» Exercise objective: Copy every record below, exactly as written.

─── Input data ───

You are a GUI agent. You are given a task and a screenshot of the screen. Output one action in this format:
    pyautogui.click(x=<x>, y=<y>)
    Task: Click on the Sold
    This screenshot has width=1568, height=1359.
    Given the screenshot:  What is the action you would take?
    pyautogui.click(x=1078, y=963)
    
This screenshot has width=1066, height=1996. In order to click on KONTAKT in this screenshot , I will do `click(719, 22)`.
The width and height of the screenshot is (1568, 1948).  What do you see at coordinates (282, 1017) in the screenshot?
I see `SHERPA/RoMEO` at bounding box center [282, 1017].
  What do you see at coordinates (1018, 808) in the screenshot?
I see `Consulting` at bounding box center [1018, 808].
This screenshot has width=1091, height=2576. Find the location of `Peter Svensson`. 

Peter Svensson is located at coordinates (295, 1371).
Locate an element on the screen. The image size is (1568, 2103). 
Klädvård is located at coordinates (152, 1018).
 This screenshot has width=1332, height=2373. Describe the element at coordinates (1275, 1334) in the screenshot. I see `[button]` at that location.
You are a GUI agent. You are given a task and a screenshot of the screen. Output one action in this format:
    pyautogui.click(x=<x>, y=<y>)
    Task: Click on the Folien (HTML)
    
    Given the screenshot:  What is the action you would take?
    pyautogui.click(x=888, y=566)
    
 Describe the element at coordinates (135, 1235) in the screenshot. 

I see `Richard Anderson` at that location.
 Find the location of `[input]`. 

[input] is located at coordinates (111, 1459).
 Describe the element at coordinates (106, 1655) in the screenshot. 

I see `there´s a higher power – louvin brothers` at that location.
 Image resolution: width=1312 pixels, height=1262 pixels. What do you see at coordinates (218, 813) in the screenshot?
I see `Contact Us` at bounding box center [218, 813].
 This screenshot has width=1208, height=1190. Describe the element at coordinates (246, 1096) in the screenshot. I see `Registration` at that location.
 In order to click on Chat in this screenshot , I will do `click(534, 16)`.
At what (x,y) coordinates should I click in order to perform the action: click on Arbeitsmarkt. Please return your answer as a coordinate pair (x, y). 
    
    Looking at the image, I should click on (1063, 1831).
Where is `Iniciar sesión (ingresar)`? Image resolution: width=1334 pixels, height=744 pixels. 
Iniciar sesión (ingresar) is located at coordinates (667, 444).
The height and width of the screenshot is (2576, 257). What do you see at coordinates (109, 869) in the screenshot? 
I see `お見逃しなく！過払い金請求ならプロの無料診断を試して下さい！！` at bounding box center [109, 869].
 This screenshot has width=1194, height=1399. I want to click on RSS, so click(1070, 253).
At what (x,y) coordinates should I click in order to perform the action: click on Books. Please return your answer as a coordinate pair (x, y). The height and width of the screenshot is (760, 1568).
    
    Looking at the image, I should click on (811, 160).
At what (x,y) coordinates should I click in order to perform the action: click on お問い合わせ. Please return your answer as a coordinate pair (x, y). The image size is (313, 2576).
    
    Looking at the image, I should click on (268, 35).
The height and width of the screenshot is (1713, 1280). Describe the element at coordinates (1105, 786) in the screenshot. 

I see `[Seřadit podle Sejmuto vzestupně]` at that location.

───

» Answer to this exercise:
You are a GUI agent. You are given a task and a screenshot of the screen. Output one action in this format:
    pyautogui.click(x=<x>, y=<y>)
    Task: Click on the Sold
    This screenshot has width=1568, height=1359.
    Given the screenshot:  What is the action you would take?
    pyautogui.click(x=1078, y=963)
    
This screenshot has width=1066, height=1996. In order to click on KONTAKT in this screenshot , I will do `click(719, 22)`.
The width and height of the screenshot is (1568, 1948).  What do you see at coordinates (282, 1017) in the screenshot?
I see `SHERPA/RoMEO` at bounding box center [282, 1017].
  What do you see at coordinates (1018, 808) in the screenshot?
I see `Consulting` at bounding box center [1018, 808].
This screenshot has width=1091, height=2576. Find the location of `Peter Svensson`. 

Peter Svensson is located at coordinates (295, 1371).
Locate an element on the screen. The image size is (1568, 2103). 
Klädvård is located at coordinates (152, 1018).
 This screenshot has width=1332, height=2373. Describe the element at coordinates (1275, 1334) in the screenshot. I see `[button]` at that location.
You are a GUI agent. You are given a task and a screenshot of the screen. Output one action in this format:
    pyautogui.click(x=<x>, y=<y>)
    Task: Click on the Folien (HTML)
    
    Given the screenshot:  What is the action you would take?
    pyautogui.click(x=888, y=566)
    
 Describe the element at coordinates (135, 1235) in the screenshot. 

I see `Richard Anderson` at that location.
 Find the location of `[input]`. 

[input] is located at coordinates (111, 1459).
 Describe the element at coordinates (106, 1655) in the screenshot. 

I see `there´s a higher power – louvin brothers` at that location.
 Image resolution: width=1312 pixels, height=1262 pixels. What do you see at coordinates (218, 813) in the screenshot?
I see `Contact Us` at bounding box center [218, 813].
 This screenshot has width=1208, height=1190. Describe the element at coordinates (246, 1096) in the screenshot. I see `Registration` at that location.
 In order to click on Chat in this screenshot , I will do `click(534, 16)`.
At what (x,y) coordinates should I click in order to perform the action: click on Arbeitsmarkt. Please return your answer as a coordinate pair (x, y). 
    
    Looking at the image, I should click on (1063, 1831).
Where is `Iniciar sesión (ingresar)`? Image resolution: width=1334 pixels, height=744 pixels. 
Iniciar sesión (ingresar) is located at coordinates (667, 444).
The height and width of the screenshot is (2576, 257). What do you see at coordinates (109, 869) in the screenshot? 
I see `お見逃しなく！過払い金請求ならプロの無料診断を試して下さい！！` at bounding box center [109, 869].
 This screenshot has width=1194, height=1399. I want to click on RSS, so click(1070, 253).
At what (x,y) coordinates should I click in order to perform the action: click on Books. Please return your answer as a coordinate pair (x, y). The height and width of the screenshot is (760, 1568).
    
    Looking at the image, I should click on (811, 160).
At what (x,y) coordinates should I click in order to perform the action: click on お問い合わせ. Please return your answer as a coordinate pair (x, y). The image size is (313, 2576).
    
    Looking at the image, I should click on (268, 35).
The height and width of the screenshot is (1713, 1280). Describe the element at coordinates (1105, 786) in the screenshot. 

I see `[Seřadit podle Sejmuto vzestupně]` at that location.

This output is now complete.